> _INPUT DATA_

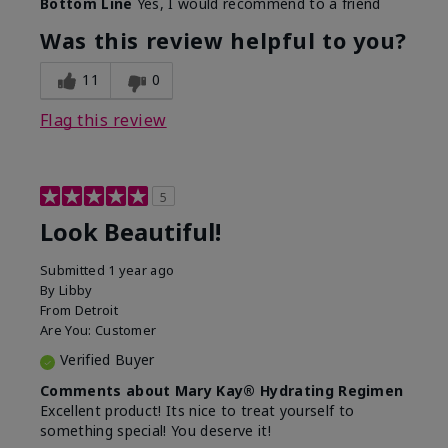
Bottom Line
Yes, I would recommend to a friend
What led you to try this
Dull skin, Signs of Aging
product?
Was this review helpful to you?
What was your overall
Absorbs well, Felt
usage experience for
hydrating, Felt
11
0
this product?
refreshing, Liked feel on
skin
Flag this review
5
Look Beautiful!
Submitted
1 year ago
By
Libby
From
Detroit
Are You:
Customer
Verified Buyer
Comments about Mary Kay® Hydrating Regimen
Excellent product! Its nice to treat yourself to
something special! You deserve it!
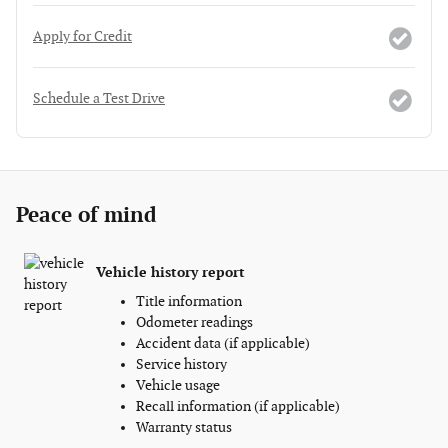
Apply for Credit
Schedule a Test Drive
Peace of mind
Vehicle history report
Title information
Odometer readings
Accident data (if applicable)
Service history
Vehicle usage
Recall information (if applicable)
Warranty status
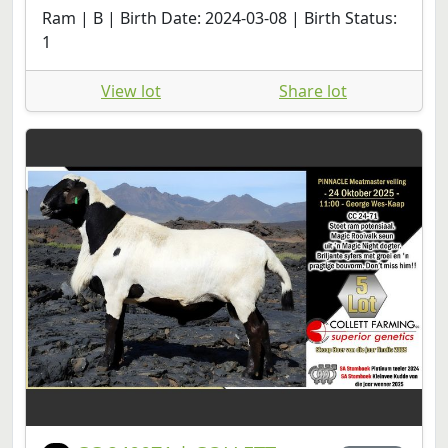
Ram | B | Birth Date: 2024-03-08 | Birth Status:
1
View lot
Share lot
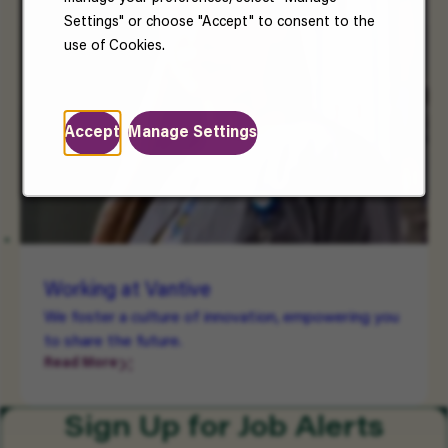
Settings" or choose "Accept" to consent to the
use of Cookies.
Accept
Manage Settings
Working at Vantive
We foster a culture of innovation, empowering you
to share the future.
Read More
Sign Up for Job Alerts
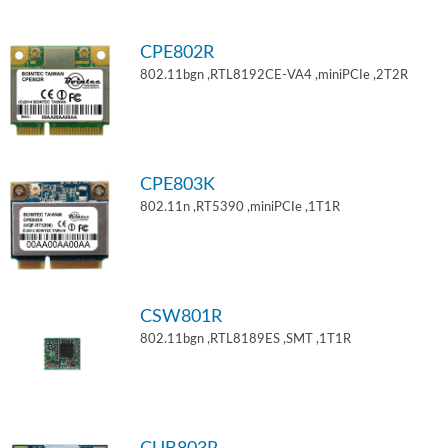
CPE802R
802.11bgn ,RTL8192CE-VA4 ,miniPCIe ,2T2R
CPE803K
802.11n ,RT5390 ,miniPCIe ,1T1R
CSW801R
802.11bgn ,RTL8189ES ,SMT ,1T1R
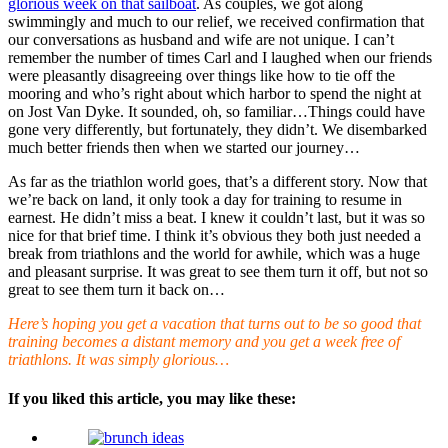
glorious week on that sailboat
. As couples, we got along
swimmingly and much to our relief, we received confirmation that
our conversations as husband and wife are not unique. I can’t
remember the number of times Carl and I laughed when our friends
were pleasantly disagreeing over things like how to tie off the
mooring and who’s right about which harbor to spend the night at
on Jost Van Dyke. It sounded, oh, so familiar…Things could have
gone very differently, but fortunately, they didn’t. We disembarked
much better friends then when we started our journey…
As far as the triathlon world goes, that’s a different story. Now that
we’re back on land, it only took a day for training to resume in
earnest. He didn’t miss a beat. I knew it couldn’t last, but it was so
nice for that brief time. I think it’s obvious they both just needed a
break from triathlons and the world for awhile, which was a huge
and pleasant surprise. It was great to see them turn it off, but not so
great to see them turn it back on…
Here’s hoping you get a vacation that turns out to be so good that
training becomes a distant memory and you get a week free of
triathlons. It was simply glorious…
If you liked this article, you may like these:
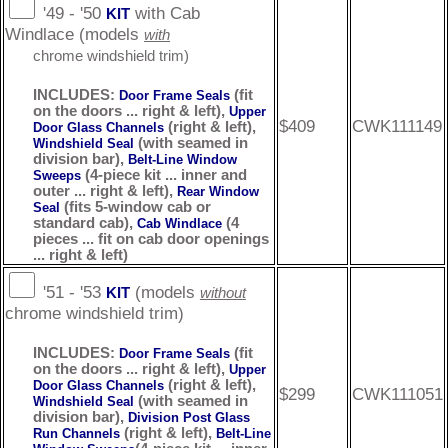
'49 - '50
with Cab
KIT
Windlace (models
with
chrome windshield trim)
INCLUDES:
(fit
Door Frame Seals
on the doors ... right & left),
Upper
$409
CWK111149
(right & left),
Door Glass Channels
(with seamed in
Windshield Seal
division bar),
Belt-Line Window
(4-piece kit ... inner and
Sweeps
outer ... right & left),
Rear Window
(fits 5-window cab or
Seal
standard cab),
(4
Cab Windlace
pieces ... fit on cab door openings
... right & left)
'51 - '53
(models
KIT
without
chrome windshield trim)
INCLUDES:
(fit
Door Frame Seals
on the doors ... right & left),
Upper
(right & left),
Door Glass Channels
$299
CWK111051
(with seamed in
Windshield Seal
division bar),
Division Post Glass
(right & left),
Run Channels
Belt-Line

> _ACTION ITEM_
Nothing but a number should be given: the count of lines in the data above with the word "nice".

> _TASK OUTPUT_
2